The application is to level my currently in-progress workbench. It will be
a beast (of the design favored by Frank Klausz in The Workbench Book) except
mine will have fully loaded drawers beneath. So it will be *heavy*. I
found a couple of small sources, wondering if you guys know of any.
I skipped the tail vise and went with a Twin Screw.
and it's heavy. Unless you like laying on the floor with two wrenches
you should try the levelers adjustable from above with an allen
wrench. Glued some 80 grit to the bottom so the bench can't slide
around on my epoxy coated cement floor.
Cal-Fasteners - photo is close to life size - beefy suckers.
bottom half of this page
post pics of your bench when you can please.
Wow Charlie.... I was interested in the leveling devices as I am going
to build my new large bowl lathe stand soon....
Then I forgot all about it when I saw your bench. What a masterpiece!

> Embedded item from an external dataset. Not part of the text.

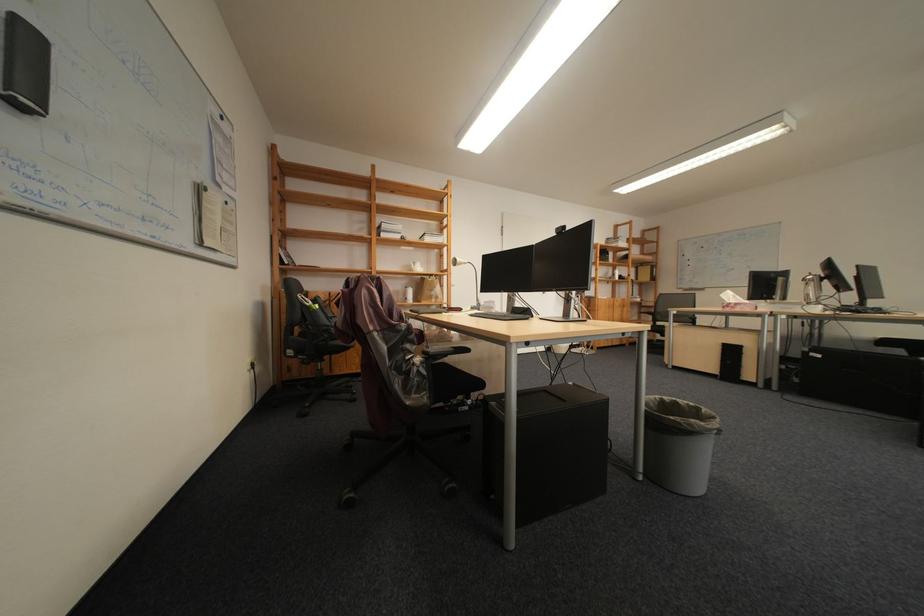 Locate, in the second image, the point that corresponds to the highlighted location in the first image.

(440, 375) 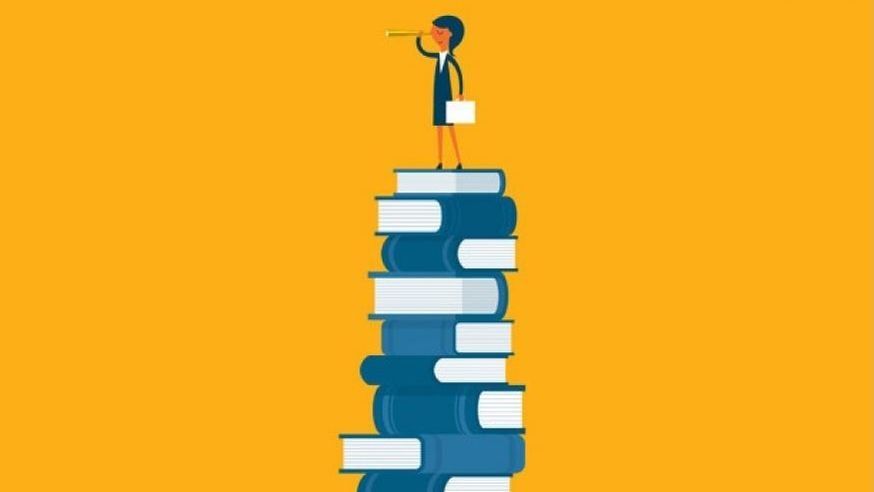 Identify the location of book. (422, 187), (410, 211), (427, 256), (420, 299), (427, 334), (420, 369), (427, 411), (421, 453), (434, 482).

Not only is it functional and well thought out, but it is gorgeous.
Really nice work, sir.
That I'd bolt to the floor. But if you've got enough mass then these
levelers, with the 80 grit sandpaper on the bottom, should get
things level and keep it there.
Thanks. You did note that it was a year of elapsed time
from start to finish? Was intimdated in handcutting
BIG through dovetails on the apron stock - stuff that
thick, that wide and that long is hard to come by,
at least for me. Fortunately I know an arborist/
sawyer/woodworker who had what I needed but not
much more if I screwed up. Was also, uneccessarily,
concerned about the Twin Screw installation - again,
the jaw stock was hard to come by and there wasn't
going to be a second chance.
I'd not do the accessible from both sides of the bench
drawers with the guides on the drawer sides. Other
than opening and closing them from the back to
show off I don't work on that side of the bench so
that "seems like a great idea" wasn't. The top
shallow drawers, suggested by Michael Baglio,
was a great idea and does keep digging down inside
them to a minimum.
If I can break a complicated piece down into low
risk modules/parts I'm less intimidated by the
project. It also lets you evolve the thing as you
go rather than commit totally to EVERYTHING
right from the get go. Using traditional joinery
really lends itself to this approach as it allows
you to dry fit what you've got and make subsequent
parts/modules/steps fit the actual space it is
to occupy. I stumbled on this approach early on
while making a pair of wall hanging tool cabinets
Each step along the way seemed pretty easy, with
plenty of opporotunities to try new things - at
low risk once the cabinet and the doors were done.